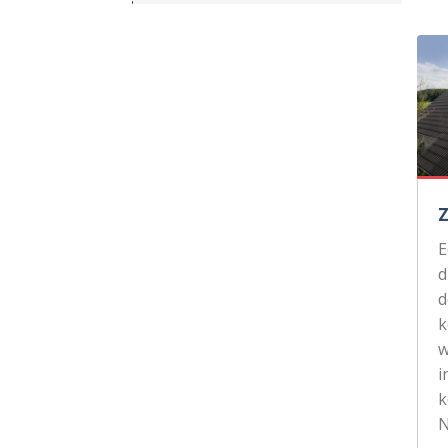
d
d
k
w
i
k
N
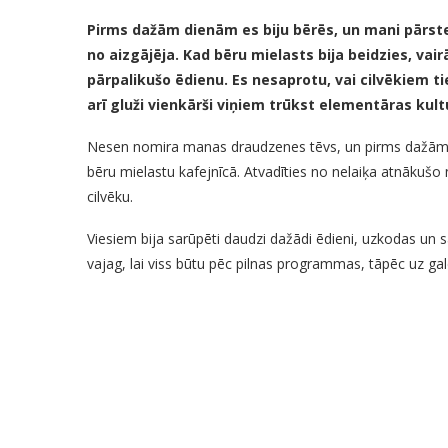
Pirms dažām dienām es biju bērēs, un mani pārstei
no aizgājēja. Kad bēru mielasts bija beidzies, vai
pārpalikušo ēdienu. Es nesaprotu, vai cilvēkiem tie
arī gluži vienkārši viņiem trūkst elementāras kult
Nesen nomira manas draudzenes tēvs, un pirms dažām 
bēru mielastu kafejnīcā. Atvadīties no nelaiķa atnākušo 
cilvēku.
Viesiem bija sarūpēti daudzi dažādi ēdieni, uzkodas un sa
vajag, lai viss būtu pēc pilnas programmas, tāpēc uz gal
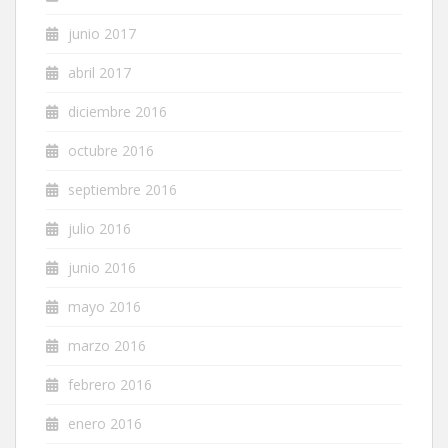
junio 2017
abril 2017
diciembre 2016
octubre 2016
septiembre 2016
julio 2016
junio 2016
mayo 2016
marzo 2016
febrero 2016
enero 2016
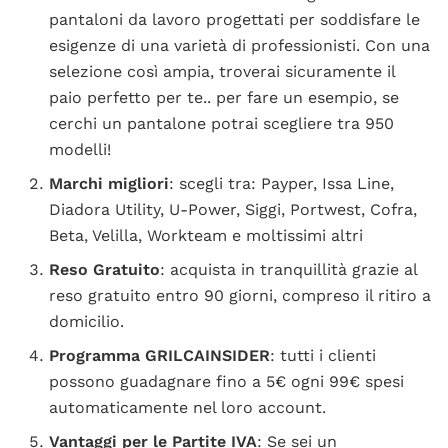
pantaloni da lavoro progettati per soddisfare le
esigenze di una varietà di professionisti. Con una
selezione così ampia, troverai sicuramente il
paio perfetto per te.. per fare un esempio, se
cerchi un pantalone potrai scegliere tra 950
modelli!
Marchi migliori
: scegli tra: Payper, Issa Line,
Diadora Utility, U-Power, Siggi, Portwest, Cofra,
Beta, Velilla, Workteam e moltissimi altri
Reso Gratuito
: acquista in tranquillità grazie al
reso gratuito entro 90 giorni, compreso il ritiro a
domicilio.
Programma GRILCAINSIDER
: tutti i clienti
possono guadagnare fino a 5€ ogni 99€ spesi
automaticamente nel loro account.
Vantaggi per le Partite IVA
: Se sei un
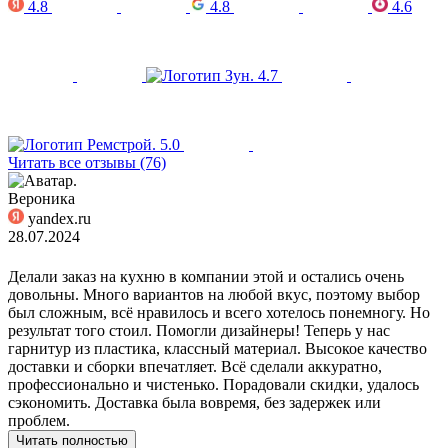
4.8
4.8
4.6
4.7
5.0
Читать все отзывы (76)
Вероника
yandex.ru
28.07.2024
Делали заказ на кухню в компании этой и остались очень
довольны. Много вариантов на любой вкус, поэтому выбор
был сложным, всё нравилось и всего хотелось понемногу. Но
результат того стоил. Помогли дизайнеры! Теперь у нас
гарнитур из пластика, классный материал. Высокое качество
доставки и сборки впечатляет. Всё сделали аккуратно,
профессионально и чистенько. Порадовали скидки, удалось
сэкономить. Доставка была вовремя, без задержек или
проблем.
Читать полностью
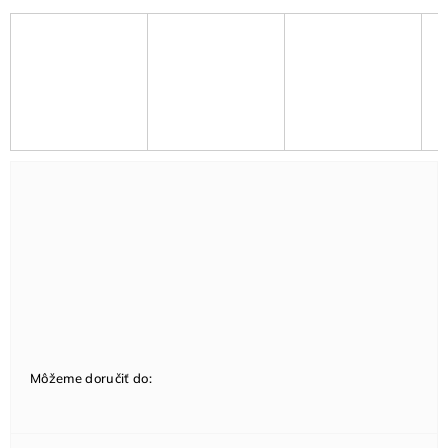
Môžeme doručiť do:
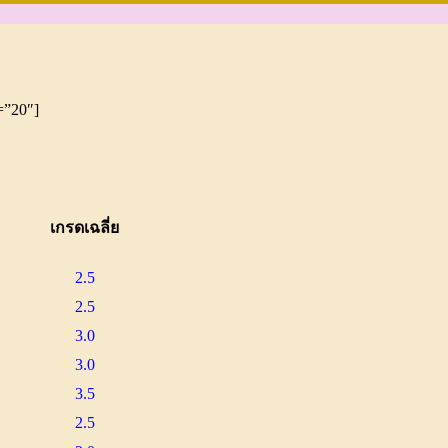
m=”20″]
เกรดเฉลี่ย
2.5
2.5
3.0
3.0
3.5
2.5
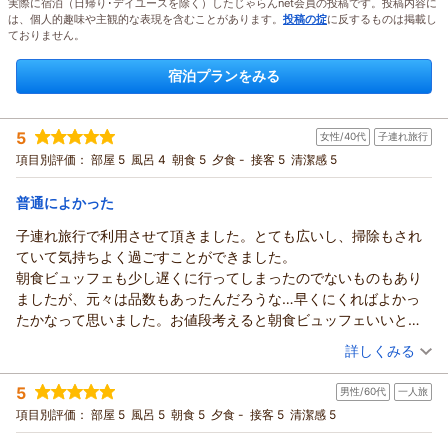
実際に宿泊（日帰り･デイユースを除く）したじゃらんnet会員の投稿です。投稿内容に
は、個人的趣味や主観的な表現を含むことがあります。
投稿の掟
に反するものは掲載し
ておりません。
宿泊プランをみる
5
女性/40代
子連れ旅行
項目別評価：
部屋 5
風呂 4
朝食 5
夕食 -
接客 5
清潔感 5
普通によかった
子連れ旅行で利用させて頂きました。とても広いし、掃除もされ
ていて気持ちよく過ごすことができました。
朝食ビュッフェも少し遅くに行ってしまったのでないものもあり
ましたが、元々は品数もあったんだろうな…早くにくればよかっ
たかなって思いました。お値段考えると朝食ビュッフェいいと思
います。残念な感じではなかったです。
（投稿日：2026/07/22）
詳しくみる
駐車場も無料で無事停められたのでよかったです…ありがとうご
宿泊時期：
2026年07月宿泊 (子連れ旅行)
ざいました
5
男性/60代
一人旅
投稿者：
９匹の子やぎさん
(女性/40代)
宿泊プラン：
【朝食付】大好評の和洋朝食バイキング！観光・お仕事の前に
項目別評価：
部屋 5
風呂 5
朝食 5
夕食 -
接客 5
清潔感 5
しっかり食べて1日の活力をチャージ
ツイン
朝のみ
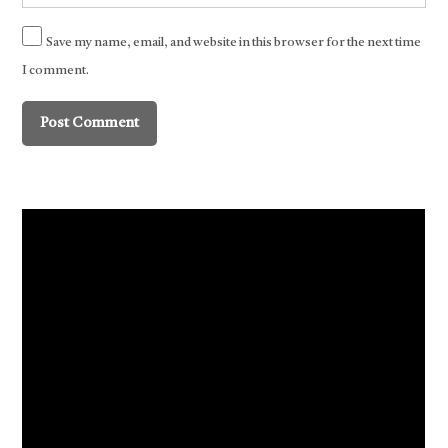
Save my name, email, and website in this browser for the next time
I comment.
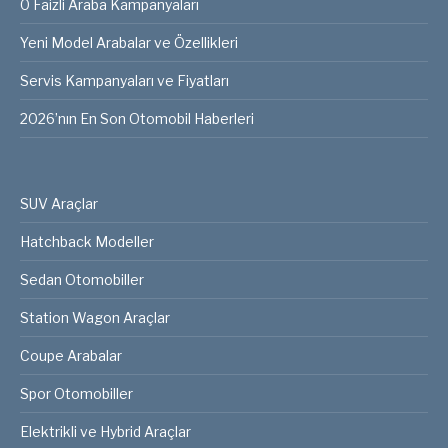
0 Faizli Araba Kampanyaları
Yeni Model Arabalar ve Özellikleri
Servis Kampanyaları ve Fiyatları
2026’nın En Son Otomobil Haberleri
SUV Araçlar
Hatchback Modeller
Sedan Otomobiller
Station Wagon Araçlar
Coupe Arabalar
Spor Otomobiller
Elektrikli ve Hybrid Araçlar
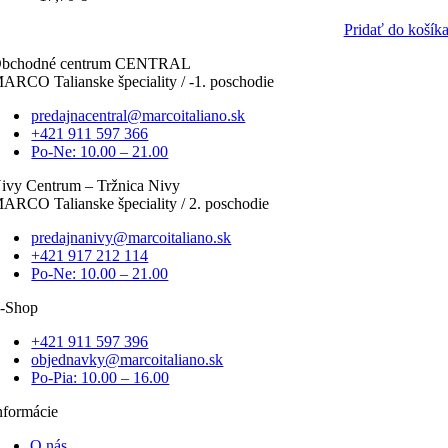
Pridať do košík
bchodné centrum CENTRAL
ARCO Talianske špeciality / -1. poschodie
predajnacentral@marcoitaliano.sk
+421 911 597 366
Po-Ne: 10.00 – 21.00
ivy Centrum – Tržnica Nivy
ARCO Talianske špeciality / 2. poschodie
predajnanivy@marcoitaliano.sk
+421 917 212 114
Po-Ne: 10.00 – 21.00
-Shop
+421 911 597 396
objednavky@marcoitaliano.sk
Po-Pia: 10.00 – 16.00
nformácie
O nás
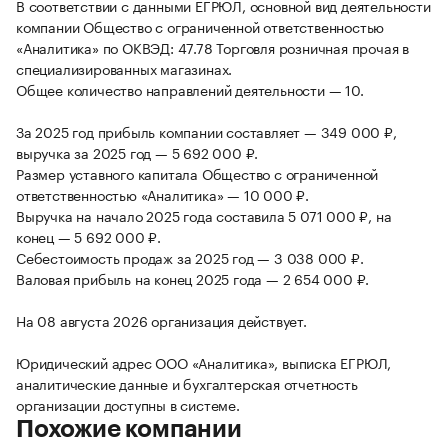
В соответствии с данными ЕГРЮЛ, основной вид деятельности
компании Общество с ограниченной ответственностью
«Аналитика» по ОКВЭД: 47.78 Торговля розничная прочая в
специализированных магазинах.
Общее количество направлений деятельности — 10.
За 2025 год прибыль компании составляет — 349 000 ₽,
выручка за 2025 год — 5 692 000 ₽.
Размер уставного капитала Общество с ограниченной
ответственностью «Аналитика» — 10 000 ₽.
Выручка на начало 2025 года составила 5 071 000 ₽, на
конец — 5 692 000 ₽.
Себестоимость продаж за 2025 год — 3 038 000 ₽.
Валовая прибыль на конец 2025 года — 2 654 000 ₽.
На 08 августа 2026 организация действует.
Юридический адрес ООО «Аналитика», выписка ЕГРЮЛ,
аналитические данные и бухгалтерская отчетность
организации доступны в системе.
Похожие компании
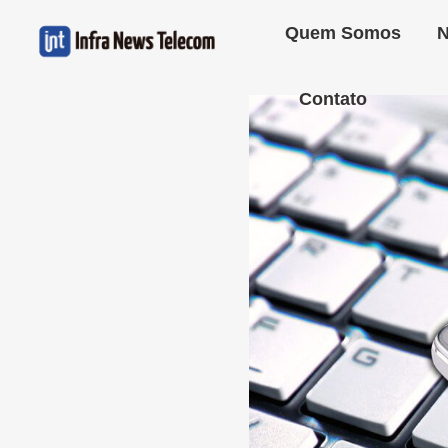
Quem Somos
N
Contato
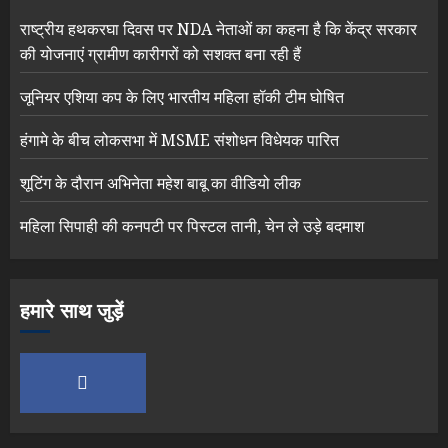
राष्ट्रीय हथकरघा दिवस पर NDA नेताओं का कहना है कि केंद्र सरकार
की योजनाएं ग्रामीण कारीगरों को सशक्त बना रही हैं
जूनियर एशिया कप के लिए भारतीय महिला हॉकी टीम घोषित
हंगामे के बीच लोकसभा में MSME संशोधन विधेयक पारित
शूटिंग के दौरान अभिनेता महेश बाबू का वीडियो लीक
महिला सिपाही की कनपटी पर पिस्टल तानी, चेन ले उड़े बदमाश
हमारे साथ जुड़ें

Work to be completed - All of the listing is to be written out exactly, with the pictures left out.

Completed task -
d
d
k
w
i
k
N
Pirms dažām dienām es biju bērēs, un mani pārstei
no aizgājēja. Kad bēru mielasts bija beidzies, vai
pārpalikušo ēdienu. Es nesaprotu, vai cilvēkiem tie
arī gluži vienkārši viņiem trūkst elementāras kult
Nesen nomira manas draudzenes tēvs, un pirms dažām 
bēru mielastu kafejnīcā. Atvadīties no nelaiķa atnākušo 
cilvēku.
Viesiem bija sarūpēti daudzi dažādi ēdieni, uzkodas un sa
vajag, lai viss būtu pēc pilnas programmas, tāpēc uz gal
junio 2017
abril 2017
diciembre 2016
octubre 2016
septiembre 2016
julio 2016
junio 2016
mayo 2016
marzo 2016
febrero 2016
enero 2016
pantaloni da lavoro progettati per soddisfare le
esigenze di una varietà di professionisti. Con una
selezione così ampia, troverai sicuramente il
paio perfetto per te.. per fare un esempio, se
cerchi un pantalone potrai scegliere tra 950
modelli!
Marchi migliori
: scegli tra: Payper, Issa Line,
Diadora Utility, U-Power, Siggi, Portwest, Cofra,
Beta, Velilla, Workteam e moltissimi altri
Reso Gratuito
: acquista in tranquillità grazie al
reso gratuito entro 90 giorni, compreso il ritiro a
domicilio.
Programma GRILCAINSIDER
: tutti i clienti
possono guadagnare fino a 5€ ogni 99€ spesi
automaticamente nel loro account.
Vantaggi per le Partite IVA
: Se sei un
4.8
4.8
4.6
4.7
5.0
Читать все отзывы (76)
Вероника
yandex.ru
28.07.2024
Делали заказ на кухню в компании этой и остались очень
довольны. Много вариантов на любой вкус, поэтому выбор
был сложным, всё нравилось и всего хотелось понемногу. Но
результат того стоил. Помогли дизайнеры! Теперь у нас
гарнитур из пластика, классный материал. Высокое качество
доставки и сборки впечатляет. Всё сделали аккуратно,
профессионально и чистенько. Порадовали скидки, удалось
сэкономить. Доставка была вовремя, без задержек или
проблем.
Читать полностью
Môžeme doručiť do:
m=”20″]
เกรดเฉลี่ย
2.5
2.5
3.0
3.0
3.5
2.5
実際に宿泊（日帰り･デイユースを除く）したじゃらんnet会員の投稿です。投稿内容に
は、個人的趣味や主観的な表現を含むことがあります。
投稿の掟
に反するものは掲載し
ておりません。
宿泊プランをみる
5
女性/40代
子連れ旅行
項目別評価：
部屋 5
風呂 4
朝食 5
夕食 -
接客 5
清潔感 5
普通によかった
子連れ旅行で利用させて頂きました。とても広いし、掃除もされ
ていて気持ちよく過ごすことができました。
朝食ビュッフェも少し遅くに行ってしまったのでないものもあり
ましたが、元々は品数もあったんだろうな…早くにくればよかっ
たかなって思いました。お値段考えると朝食ビュッフェいいと思
います。残念な感じではなかったです。
（投稿日：2026/07/22）
詳しくみる
駐車場も無料で無事停められたのでよかったです…ありがとうご
宿泊時期：
2026年07月宿泊 (子連れ旅行)
ざいました
5
男性/60代
一人旅
投稿者：
９匹の子やぎさん
(女性/40代)
宿泊プラン：
【朝食付】大好評の和洋朝食バイキング！観光・お仕事の前に
項目別評価：
部屋 5
風呂 5
朝食 5
夕食 -
接客 5
清潔感 5
しっかり食べて1日の活力をチャージ
ツイン
朝のみ
Save my name, email, and website in this browser for the next time
I comment.
0 Faizli Araba Kampanyaları
Yeni Model Arabalar ve Özellikleri
Servis Kampanyaları ve Fiyatları
2026’nın En Son Otomobil Haberleri
SUV Araçlar
Hatchback Modeller
Sedan Otomobiller
Station Wagon Araçlar
Coupe Arabalar
Spor Otomobiller
Elektrikli ve Hybrid Araçlar
Pridať do košík
bchodné centrum CENTRAL
ARCO Talianske špeciality / -1. poschodie
predajnacentral@marcoitaliano.sk
+421 911 597 366
Po-Ne: 10.00 – 21.00
ivy Centrum – Tržnica Nivy
ARCO Talianske špeciality / 2. poschodie
predajnanivy@marcoitaliano.sk
+421 917 212 114
Po-Ne: 10.00 – 21.00
-Shop
+421 911 597 396
objednavky@marcoitaliano.sk
Po-Pia: 10.00 – 16.00
nformácie
O nás
В соответствии с данными ЕГРЮЛ, основной вид деятельности
компании Общество с ограниченной ответственностью
«Аналитика» по ОКВЭД: 47.78 Торговля розничная прочая в
специализированных магазинах.
Общее количество направлений деятельности — 10.
За 2025 год прибыль компании составляет — 349 000 ₽,
выручка за 2025 год — 5 692 000 ₽.
Размер уставного капитала Общество с ограниченной
ответственностью «Аналитика» — 10 000 ₽.
Выручка на начало 2025 года составила 5 071 000 ₽, на
конец — 5 692 000 ₽.
Себестоимость продаж за 2025 год — 3 038 000 ₽.
Валовая прибыль на конец 2025 года — 2 654 000 ₽.
На 08 августа 2026 организация действует.
Юридический адрес ООО «Аналитика», выписка ЕГРЮЛ,
аналитические данные и бухгалтерская отчетность
организации доступны в системе.
Похожие компании
Quem Somos
N
Contato
राष्ट्रीय हथकरघा दिवस पर NDA नेताओं का कहना है कि केंद्र सरकार
की योजनाएं ग्रामीण कारीगरों को सशक्त बना रही हैं
जूनियर एशिया कप के लिए भारतीय महिला हॉकी टीम घोषित
हंगामे के बीच लोकसभा में MSME संशोधन विधेयक पारित
शूटिंग के दौरान अभिनेता महेश बाबू का वीडियो लीक
महिला सिपाही की कनपटी पर पिस्टल तानी, चेन ले उड़े बदमाश
हमारे साथ जुड़ें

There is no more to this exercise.